Hi,
I am programming raspbery pi model b ARM1176 bare metal (in assembly and c). I need to calculate the clock cycles used to execute an assembly code.
I am using the following code for PMU counter:
From this if I have
add r3,#3
in place of my code i get r1=8 and r0=0, which seems correct since arm11 has 8 pipeline stages and it takes 8 clock cycles to execute it.
But when I add more instructions I am getting ridiculous results like
add r4,#1
r0=0,r1=97/96/94 (the result of r1 should also be constant!!!)
I am using uart to see results of registers on minicom. I have aatached my code files
Thank you for your answers. They are great help.
In your first answer can you please explain what are Cache on/off case and how did you implement it?
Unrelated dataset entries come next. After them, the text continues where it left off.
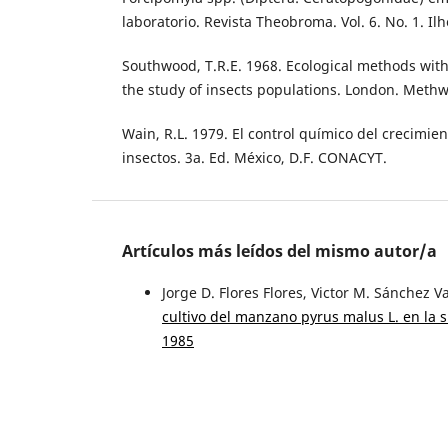
laboratorio. Revista Theobroma. Vol. 6. No. 1. Ilh
Southwood, T.R.E. 1968. Ecological methods with
the study of insects populations. London. Methw
Wain, R.L. 1979. El control químico del crecimien
insectos. 3a. Ed. México, D.F. CONACYT.
Artículos más leídos del mismo autor/a
Jorge D. Flores Flores, Victor M. Sánchez V
cultivo del manzano pyrus malus L. en la 
1985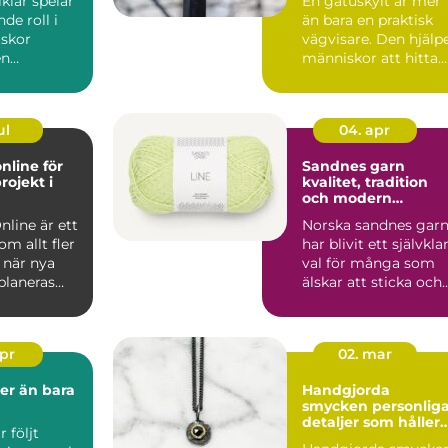
klar spelar
En gatuskylt är mer
de roll i
än bara en praktisk
skor
vägvisare. Den hjälp
en
människor att hitta
, skola, f&...
rätt, skapar tryg...
ul
04. apr
nline för
Sandnes garn
rojekt i
kvalitet, tradition
och modern
stickglädje
nline är ett
Norska sandnes gar
m allt fler
har blivit ett självkla
 när nya
val för många som
planeras
älskar att sticka och
d
virka. Kombina...
.
apr
02. mar
Handgjorda
smycken personliga
detaljer som håller
 följt
över tid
Secondly, what is the reason that we are getting non-linear results?
Thanks.
I use my Cortex-A9 board with baremetal environment.
The means of "Cache ON case" is to measure the performance when both L1 instruction and data caches are enabled.
The means of "Cache OFF case" is to measure the performance when both L1 instruction and data caches are disabled.
In the Cache OFF case, the variations would be bigger because of many execution hazards (I guess).
Regarding no-linear results, there would be two reasons considered.
First, as Cortex-A9 equips a two way superscaler, the results would be increased by every two instructions.
Second, it might be usual that there would be some errors to read a timer.
Best regards,
Yasuhiko Koumoto.